:: YOUR TASK ::
Take every record and write it out again exactly, with no images included.
◇ ◇ ◇ ◇ ◇ ◇ ◇
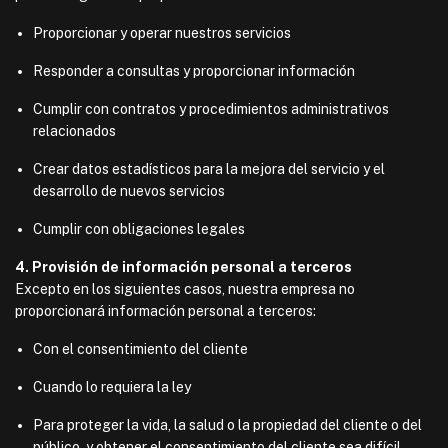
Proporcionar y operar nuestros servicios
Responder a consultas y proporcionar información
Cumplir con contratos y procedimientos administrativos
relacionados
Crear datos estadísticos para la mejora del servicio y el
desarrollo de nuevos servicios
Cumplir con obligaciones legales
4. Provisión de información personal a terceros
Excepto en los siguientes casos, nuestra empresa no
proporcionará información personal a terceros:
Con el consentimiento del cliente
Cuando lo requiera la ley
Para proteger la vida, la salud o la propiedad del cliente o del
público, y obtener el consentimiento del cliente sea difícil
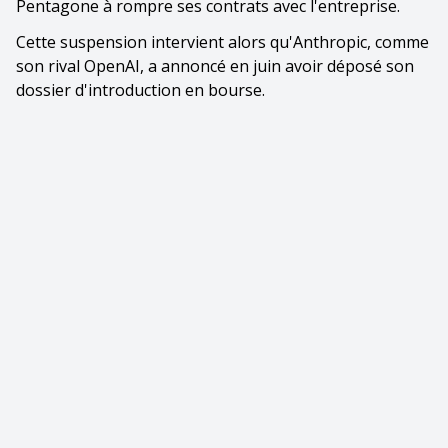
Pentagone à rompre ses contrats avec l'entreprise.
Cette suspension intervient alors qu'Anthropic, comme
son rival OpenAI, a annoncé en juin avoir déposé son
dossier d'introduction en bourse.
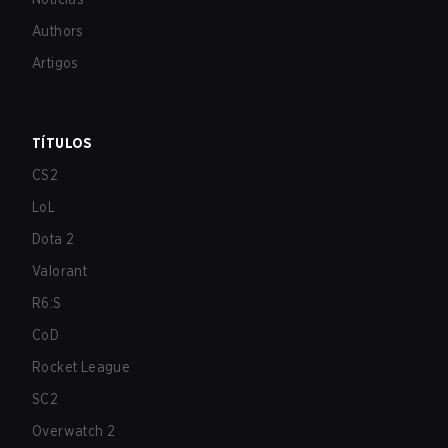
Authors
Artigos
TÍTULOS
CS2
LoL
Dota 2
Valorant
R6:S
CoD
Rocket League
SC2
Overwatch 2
◇ ◇ ◇ ◇ ◇ ◇ ◇
:: ANSWER SECTION ::
Proporcionar y operar nuestros servicios
Responder a consultas y proporcionar información
Cumplir con contratos y procedimientos administrativos
relacionados
Crear datos estadísticos para la mejora del servicio y el
desarrollo de nuevos servicios
Cumplir con obligaciones legales
4. Provisión de información personal a terceros
Excepto en los siguientes casos, nuestra empresa no
proporcionará información personal a terceros:
Con el consentimiento del cliente
Cuando lo requiera la ley
Para proteger la vida, la salud o la propiedad del cliente o del
público, y obtener el consentimiento del cliente sea difícil
Pentagone à rompre ses contrats avec l'entreprise.
Cette suspension intervient alors qu'Anthropic, comme
son rival OpenAI, a annoncé en juin avoir déposé son
dossier d'introduction en bourse.
Authors
Artigos
TÍTULOS
CS2
LoL
Dota 2
Valorant
R6:S
CoD
Rocket League
SC2
Overwatch 2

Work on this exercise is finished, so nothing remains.